O grande problema da democracia na Europa é que este tipo de gente chega ao Poder sem revelar ao povo, a priori, o tipo de ideologia que defendem; e só depois de eleitos revelam o verdadeiro cariz do seu pensamento político. Neste sentido, podemos dizer que a democracia foi subvertida na Europa.

O ministro francês defende a ideia segundo a qual a religião cristã – neste caso, a católica – deve ser substituída por uma “religião republicana” de Estado cujo fundamento é o laicismo. Segundo o ministro dos Khmers Rosa ,

“a revolução implica o esquecimento de tudo o que precede a revolução. E aqui a escola tem um papel fundamental, porque a escola deve erradicar , do aluno, todo o seu legado pré-republicano e ensiná-lo a ser um cidadão. É como um novo nascimento, há uma transubstanciação que opera, na escola e pela escola, a nova igreja com os seus novos sacerdotes, a nova liturgia e a nova tábua dos mandamentos da lei”.

Este tipo de discurso é messiânico e clama por uma metanóia (de tipo hitleriano ou estalinista), por um lado, e por outro lado parte do princípio de que é possível a qualquer um construir uma religião como a cristã meramente através da acção política. Esta gente não compreende o fenómeno do Cristianismo e transforma-o em uma mera ideologia política substituível por qualquer outra. Hitler, ou Lenine e Estaline não poderiam estar mais de acordo com os Khmers Rosa de François Hollande.

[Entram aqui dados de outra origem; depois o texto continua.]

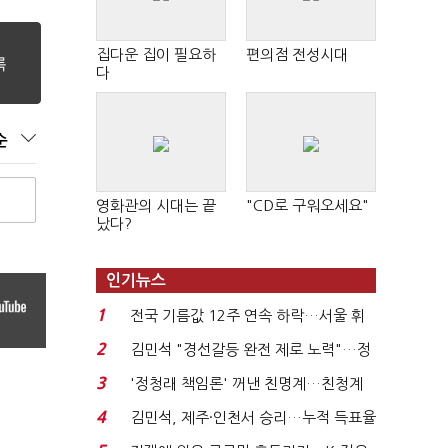
집다운 집이 필요하
편의점 전성시대
다
순
영화관의 시대는 끝
"CD로 구워오세요"
났다?
인기뉴스
1
전국 기름값 12주 연속 하락…서울 휘
발윳값 1909원...
2
김민석 "경선갈등 완전 제로 노력"…정
청래 "반명 공세 사...
3
'정청래 책임론' 꺼낸 친명계…친청계
는 추가투표 때리기...
4
김민석, 제주·인천서 승리…누적 득표율
'1위 탈환'(종합)...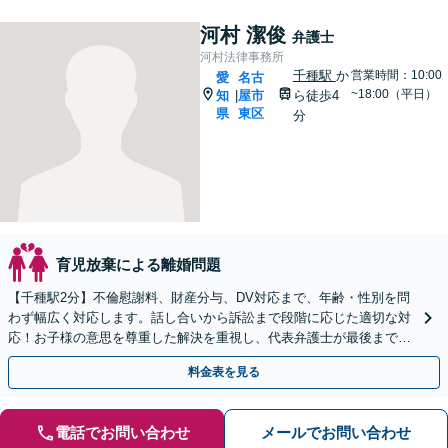
河村 潔俊
弁護士
河村法律事務所
千種駅
か
営業時間：10:00
愛
名古
~18:00（平日）
知
屋市
ら徒歩4
|
県
東区
分
育児放棄による離婚問題
【千種駅2分】不倫慰謝料、財産分与、DV対応まで、年齢・性別を問
わず幅広く対応します。話し合いから訴訟まで段階に応じた適切な対
応！お子様の意思を尊重した解決を重視し、代表弁護士が最後まで一
貫してサポート【土日夜間対応可】【オンライン対応可】
料金表を見る
電話でお問い合わせ
メールでお問い合わせ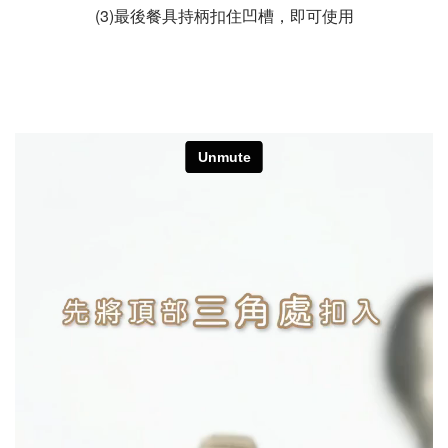
(3)最後餐具持柄扣住凹槽，即可使用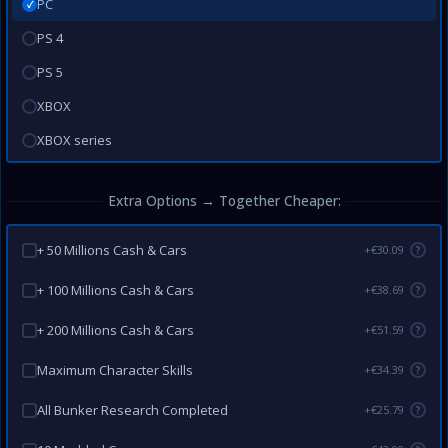
PC
✓
PS 4
PS 5
XBOX
XBOX series
Extra Options → Together Cheaper:
+ 50 Millions Cash & Cars
+€30.09
?
+ 100 Millions Cash & Cars
+€38.69
?
+ 200 Millions Cash & Cars
+€51.59
?
Maximum Character Skills
+€34.39
?
All Bunker Research Completed
+€25.79
?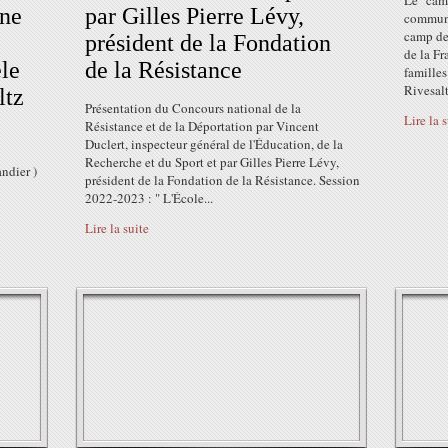
Le "camp
ine
par Gilles Pierre Lévy,
communa
camp de
président de la Fondation
de la Fr
le
de la Résistance
famille
Rivesalt
ltz
Présentation du Concours national de la
Lire la 
Résistance et de la Déportation par Vincent
Duclert, inspecteur général de l'Éducation, de la
Recherche et du Sport et par Gilles Pierre Lévy,
ndier )
président de la Fondation de la Résistance. Session
2022-2023 : " L'École...
Lire la suite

Ou seja, estamos em presença de germes de um novo projecto político totalitário na Europa equivalente ao comunismo ou ao nazismo. Como é evidente, uma religião implica a existência de fé, de rituais, de dogmas, do sagrado e do profano. E os totalitarismos do século XX foram caracterizados por uma qualquer fé dogmática imanente (que ultrapassa a simples crença) e de rituais políticos; a elite política revolucionária foi transformada no sagrado da religião política imanente, e o profano era tudo o que se passava nos “passos perdidos” da política, ou seja, no recato recôndito do lar.

Nunca foi tão urgente ler Eric Voegelin como agora.

Quarta-feira, 26 Junho 2013

Arcebispo de Bratislava acusa a União Europeia de perseguição religiosa (NYT)

BRATISLAVA, SlovakiaStanislav Zvolensky, the Roman Catholic archbishop of the Slovak capital here, was thrilled when he was invited to Brussels three years ago to discuss the fight against poverty with the insistently secular bureaucracy of the European Union.

“They let me in wearing my cross,” the archbishop recalled.

It therefore came as a rude surprise when, late last year, the National Bank of Slovakia announced that the European Commission, the union’s executive arm, had ordered it to remove halos and crosses from special commemorative euro coins due to be minted this summer.


Perante a acusação do arcebispo de Bratislava, segundo o qual “existe um movimento político na União Europeia que pretende a total neutralidade religiosa e que não aceita as nossas tradições religiosas” – perante esta acusação, um membro da Comissão Europeia, Katharina von Schnurbein, respondeu com uma ironia que roça o desprezo pelo Cristianismo: “podem estar seguros que a União Europeia não é o anticristo”.

Os países do norte da Europa começaram por importar muçulmanos em massa. E agora, perante a ameaça real de islamização, a prazo, da sociedade, as elites políticas atacam todas as religiões, incluindo o Cristianismo que está na base cultural da civilização europeia. Perante a realidade de um erro crasso que foi a permissividade em relação à imigração massiva de muçulmanos, a União Europeia comete agora outro o erro: a repressão política em relação ao Cristianismo, para que não se possam invocar excepções à regra.

Já não estamos no âmbito do secularismo saudável, mas na União Europeia entramos já no domínio do laicismo que remete a religião para o recato do lar e retira-a do domínio público.